Toute cette lèpre respire vieillot. Les échelles décrochées, étendues mangées par la rouille agonisent à côté des toilettes posées juste à côté. Cet ensemble morne n’est juste égaillé que par les quelques conversations à l’intérieur des murs tandis que les locaux désaffectés croulent sous les tas de poussière.
A l’extérieur, les choses sont plus gaies, les coloris plus vifs. Les gargotes posées tout à côté accueillent les ouvriers, manœuvres, journaliers. En ces heures chaudes, ils taillent causette, indifférents devant cette déchéance. Devant les plats de riz, diversement apprêtés, les thèmes varient, sport, politique, religion. Tout y passe, sauf la question de la gare.
De l’autre côté des voies, les commerçants maliens draguent les clients. Les relents de beurre de karité et autres produits embaument l’air. De hautes herbes séparent les commerçants de la gare, voilant d’une maladroite pudeur cette déchéance.
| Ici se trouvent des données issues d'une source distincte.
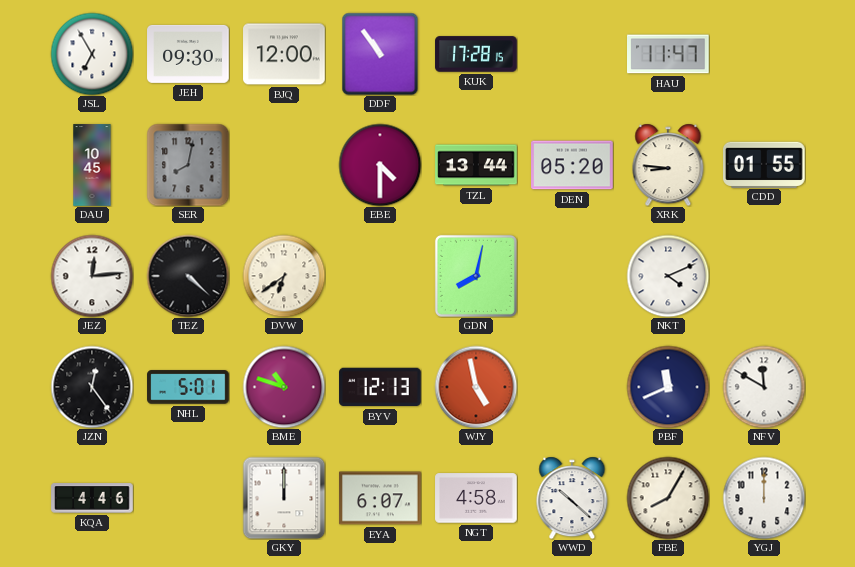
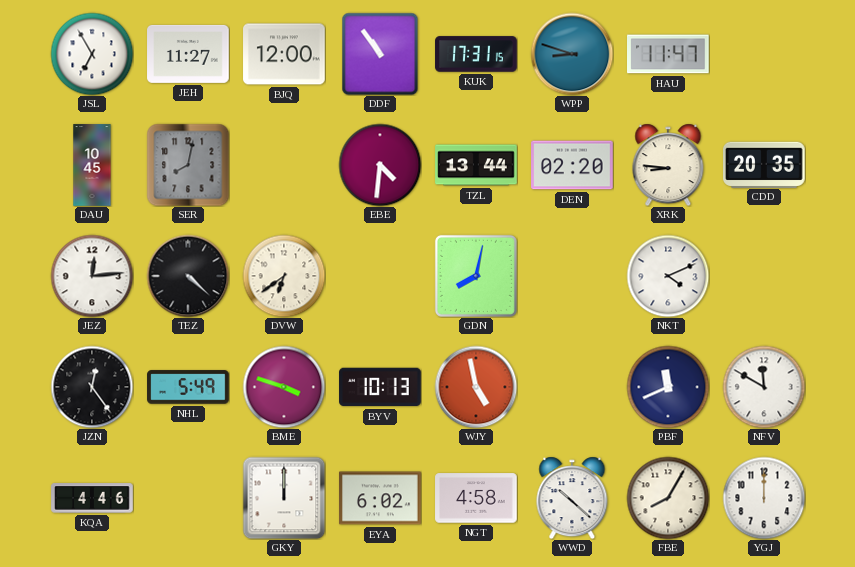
JEH: 09:30 -> 11:27
KUK: 17:28 -> 17:31
WPP: none -> 8:48
EBE: 4:30 -> 4:31
DEN: 05:20 -> 02:20
CDD: 01:55 -> 20:35
NHL: 5:01 -> 5:49
BME: 10:48 -> 3:48
BYV: 12:13 -> 10:13
EYA: 6:07 -> 6:02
L’image sacrosainte de ce vestige de l’ancienne Dakar raconte un passé heureux, présent douloureux, futur pathétique. Devant l’ancien bâtiment, d’autres loin d’être neufs et posés en bordure des rails servent de locaux. Il y a encore ce même bleu ciel défraîchi. Une succession de bureaux dans lesquels plusieurs agents opèrent.
Dans l’un d’eux, Malick Fall, chef de la Subdivision matériel et moteurs. Assis derrière une table rustique encombrée de paperasserie et d’un appareil téléphone fixe à l’âge incertain, il ne détone pas de ce milieu et ne rompt pas le charme désuet de son minuscule bureau.
Seuls ses deux téléphones portables qui carillonnent sans cesse le rapprochent de la modernité. Le mobilier sommaire de son bureau est fait d’un ventilo oscillant, d’un tableau. Sous son uniforme bleu, il accueille et consent à revisiter l’histoire de son lieu de travail. Avec la gestuelle de ses mains qui avaient tant tripoté de machines, il raconte l’ancienne époque.
Les locomotives entrent en gare, essoufflées, en proie à des crises de hoquet et de longues et déchirantes complaintes. Harassées, elles déposent leurs précieuses charges de vies humaines et de marchandises avant de repartir pour un autre voyage.
Devant elles, la fière et insolente architecture de la gare s’est depuis des années laissée dominer par ses voisins comme le Grand Théâtre et le prochain Musée des civilisations noires, ensemble utopique des 7 merveilles de Wade enterrées ( ?) en même temps que la chute du Pape du Sopi. Ses rails ne font plus le poids devant les larges voies à l’asphalte. La gare attend son renouveau.